The sleeve started out at 74cm/29 inches. After the first 40 degree celsius wash, it dropped to 72cm/28 and a bit inches, which is where it stayed after a second wash. Partly due to that lack of shrinkage, I found the sleeves were a bit long for me, as you can see in the picture at the top of this review. The sleeves are tapered, ranking third thinnest in my sleeve comparison. The jacket in general wasn't a bad fit, so looks like it would work well for somebody with a similarly slim build. The collar is made of rubber, but held its shape at 40 degrees. Still, I would recommend avoiding higher temperatures, as otherwise it is liable to warp.

If you like plain gis but still want a bit of style, then the Estilo Classic may be up your street. I think I'm unusual in my tastes, so the lack of patches and embroidery – by normal standards at least – should have wide appeal even among more conservative BJJers. Judging by my experience, there isn't a lot of shrinkage in the arms, so pick your size carefully.

The construction looks to be excellent quality, so I would expect that if you drop the £85 on this gi, it should last you a long time (though naturally I can't say that for certain without a longer test). Available to buy from Tatami and I suspect it will be up on at some point too: keep an eye on their site.


  1. Nice review, I dont like my gi's too busy either. Im not a huge fan of the contrast stitched look that seems quite popular at the moment. Seems like a solid gi!

  2. Cheers! Yeah, I like my gis to be plain, practical and fairly priced, as per this. :)
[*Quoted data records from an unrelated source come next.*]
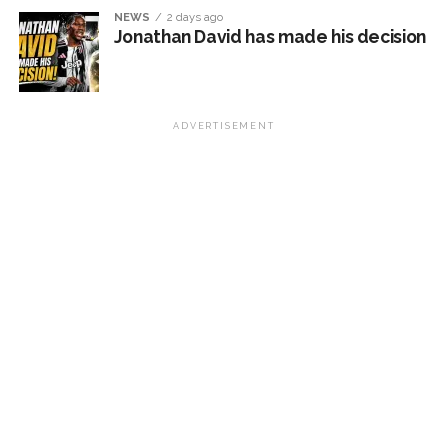
NEWS
2 days ago
Jonathan David has made his decision
ADVERTISEMENT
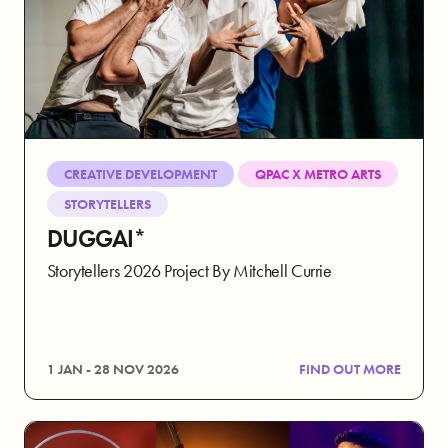
CREATIVE DEVELOPMENT
QPAC X METRO ARTS
STORYTELLERS
DUGGAI*
Storytellers 2026 Project By Mitchell Currie
1 JAN - 28 NOV 2026
FIND OUT MORE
  3. Slidey - The Estilo you've got is the legal shade of blue, it's the navy blue that's no longer legal (although that ruling only applies to black belts competing at the Worlds or Pan JJ - for everyone else it's fine).

  4. Thanks James, that's what I thought: royal blue, right? Not an issue for me of course, seeing as even if I did compete again, I wouldn't want to pay IBJJF prices. ;)

  5. Nice review. I have the Tatami Zero G and the Zero G Midas (compliments of bjjhq as well). I do love the pants. They are the most comfortable gi pants I own. I find that the jackets run very slim. Not good for the ladies or stockier guys. Fenom has the best jacket fit for women. I do like the look of the Midas. Just enough bling but not too much.

  6. Thanks! I've toyed with the idea of getting a Fenom at some point in the future, even though I'm a guy. If I'm going to have a company logo on my gi, it's much better if it's a company which has an actual purpose I can wholeheartedly support. :)

  7. I thought your review was exceptional.

    I may not be quite as opposed to logo's on a gi as you, but at the same time, I don't want to stand out while training with the group I currently do.

    Your attention to detail left me with no questions regarding this gi and I ended up getting one because of this review.